Our findings reveal that, despite exhibiting similar overall and scores, judges vary significantly in their judgments on individual instance. Disagreement analysis, in particular, highlights instances where consensus is either easily or difficultly achieved, reflecting the inherent complexity of the judgment task. For example, as shown in Fig. 3, more than half of the dataset can be considered relatively easy to judge, as over 75% of all 12 judges agree with each other on these instances. Conversely, fewer than 4% of instances represent the likely hard-to-judge cases where a majority of judges fail to reach consensus.

Based on our observations of answer quality gaps and LLM agreement/disagreement patterns, this study offers practical insights for designing evaluator benchmarks that account for the varying difficulty levels of judgment tasks.

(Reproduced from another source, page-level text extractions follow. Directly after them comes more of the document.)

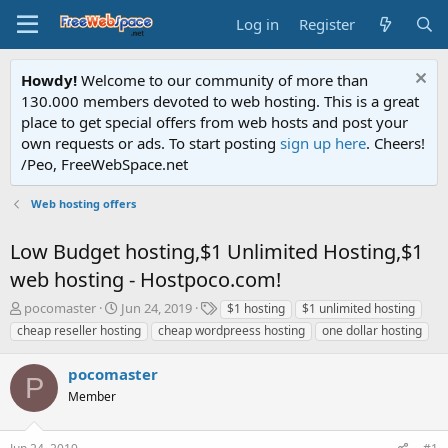
Log in
Register
Howdy!
Welcome to our community of more than
130.000 members devoted to web hosting. This is a great
place to get special offers from web hosts and post your
own requests or ads. To start posting
sign up here
. Cheers!
/Peo, FreeWebSpace.net
Web hosting offers
Low Budget hosting,$1 Unlimited Hosting,$1
web hosting - Hostpoco.com!
T
S
T
pocomaster
Jun 24, 2019
$1 hosting
$1 unlimited hosting
h
t
a
cheap reseller hosting
cheap wordpreess hosting
one dollar hosting
r
a
g
e
r
s
pocomaster
a
t
P
d
Member
d
s
a
t
t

Specifically, the most challenging instances to evaluate are characterized by: (1) frequent disagreements among LLM judges, (2) closely matched win rates and minimal quality gaps among candidate models, and (3) significant position bias exhibited by the majority of judges. Further discussions and analyses can be found in Appendix Sec. C.
5 Conclusion
In conclusion, this paper provides an in-depth analysis of position bias in LLM judges, a critical challenge in automated evaluation. Using metrics such as repetition stability, position consistency, and preference fairness, we identify significant variations in position bias across judges and tasks, consistent across pairwise and list-wise comparison settings. Our findings show that position bias is weakly influenced by prompt length but strongly impacted by the quality gap between solutions. Furthermore, agreement and disagreement analysis highlights variability in judgment reliability, providing valuable insights for refining benchmarks. This study enhances understanding of position bias and contributes to the development of fairer and more reliable LLM evaluation frameworks.
6 Limitations
Despite proposing scalable metrics and investigating key factors influencing position bias, our study has several limitations. First, due to computational constraints, we evaluated only twelve commercial LLM judges for pairwise settings and four for list-wise settings, limited to 3-candidate lists, using two benchmarks. Open-source models, such as Llama 7B-13B, struggled to provide reliable judgments, restricting their inclusion. Additionally, while we tested original benchmark prompt templates, exploring variations in prompting techniques could provide further insights. Future work could expand this study to include more models, tasks, prompting strategies, and larger list-wise candidate pools to validate and generalize our findings.
Second, data accessibility limitations prevented a direct analysis of Judge-level factors like architecture and parameter size. Instead, we approximated these factors by grouping models by family properties. Open-source models with accessible architectural details could allow deeper analysis of these influences. Additionally, our analyses rely on completed judgments, such as measuring the answer quality gap and task difficulty after evaluations. Future work could explore methods to estimate or control these factors pre-judgment, reducing computational costs and enabling proactive mitigation strategies.
Lastly, our focus was on understanding position bias rather than mitigating it. While our findings provide a foundation for effective mitigation, further research is needed to address issues like maintaining consistency and fairness when answer quality gaps are minimal, where position bias is most pronounced. Multivariate analyses exploring interactions between factors like prompt length, task complexity, and answer quality gaps could also yield deeper insights and enhance mitigation approaches.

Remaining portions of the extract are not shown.